Plaintiff was born on September 19, 1959. T 79. She graduated from Cornell University with a degree in human development and family studies. T 105, 576. She also attended massage school. T 105. Plaintiff's work experience is extremely limited. In 1979 she worked full time for two-and-a-half months as a nurses' aide. T 560. In 1980 and 1981 she worked part-time as a waitress. T at 560-561. Thereafter, she worked intermittently as a gardener and massage therapist. T 558-559.

IV. DISCUSSION

A. Treating Physician's Opinion

Plaintiff argues that the ALJ "erroneously failed to provide good reasons for refusing to afford controlling weight to the opinion of Plaintiff's treating physician," Dr. Daniel Blumkin, M.D.5 Dkt. No. 8 at 10-11. Defendant concedes that the ALJ's analysis contained incorrect assumptions. Dkt. No. 11 at 16-18.

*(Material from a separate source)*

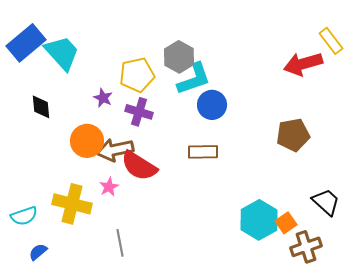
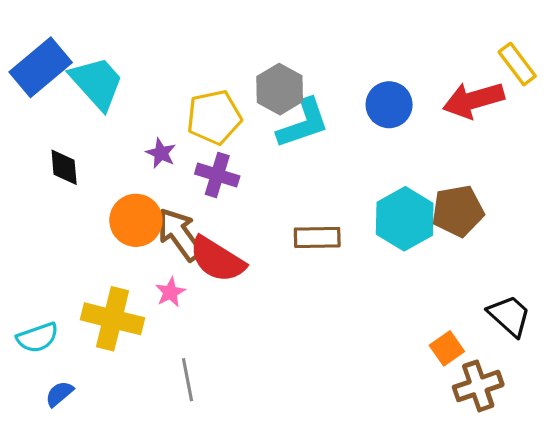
blue circle: (212, 105) -> (389, 105), moved
brown arrow: (115, 150) -> (180, 234), turned 66
cyan hexagon: (259, 220) -> (405, 219), moved

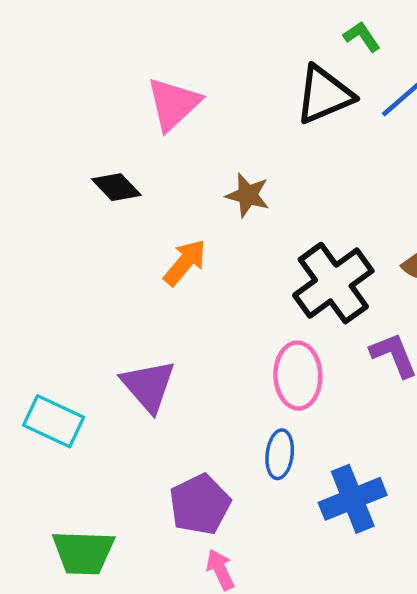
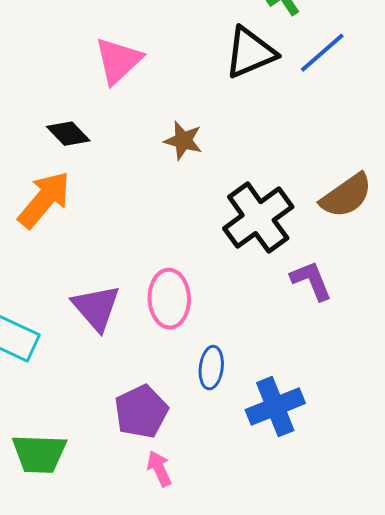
orange arrow: (185, 263) -> (44, 200), moved, size x1.4
pink ellipse: (298, 376) -> (169, 299), moved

Dr. Blumkin had a lengthy treating relationship with Plaintiff, which I described in my prior decision as follows:

[Dr. Blumkin] treated Plaintiff for asthma on at least 19 occasions from 1979 to 2002. (T. at 279-280.) In addition, other staff members at Dr. Blumkin's office treated Plaintiff for her asthma on at least 16 occasions between 1985 and 2002. (T. at 280.) From 1979 to 1995, Plaintiff received 240 allergy shots at Dr. Blumkin's office. (T. at 280.) Dr. Blumkin prepared an affirmation for the record. He affirmed that Plaintiff "was the most severely limited asthmatic patient I ever had in my care." (T. at 281.) Dr. Blumkin affirmed that "I understand that (Plaintiff) also says she feels as though she almost always has a cold, and she suffers from exhaustion. This is consistent with my knowledge of her condition through my review of medical records and my own physical examinations." (T. at 281A.) Dr. Blumkin placed the following limitations on Plaintiff: "she cannot walk more than 15 minutes at a time, up to three or four times a day. She cannot lift or carry more than five pounds frequently. She should avoid exposure to smoke, dust, respiratory irritants, and extremes in temperature. She could not appear at a worksite day in and day out because of frequent asthma attacks and upper respiratory infections. I believe that she would be absent from work due to asthma-related illness approximately 30% to 40% of the time." (T. at 281A.)

Ewing, Case No. 5:06-CV-0271, Dkt. No. 12, at 7-8.

According to the "treating physician's rule,"6 the ALJ must give controlling weight to the treating physician's opinion when that opinion is "well-supported by medically acceptable clinical and laboratory diagnostic techniques and is not inconsistent with the other substantial evidence in [the] record." 20 C.F.R. § 404.1527(d)(2); see also GreenYounger v. Barnhart, 335 F.3d 99, 105 (2d Cir. 2003); Shaw v. Chater, 221 F.3d 126, 134 (2d Cir. 2000). "Failure to provide `good reasons' for not crediting the opinion of a claimant's treating physician is ground for remand." Snell v. Apfel, 177 F.3d 128, 133 (2d Cir. 1999) (citing Schaal v. Apfel, 134 F.3d 496, 505 (2d Cir.1998)).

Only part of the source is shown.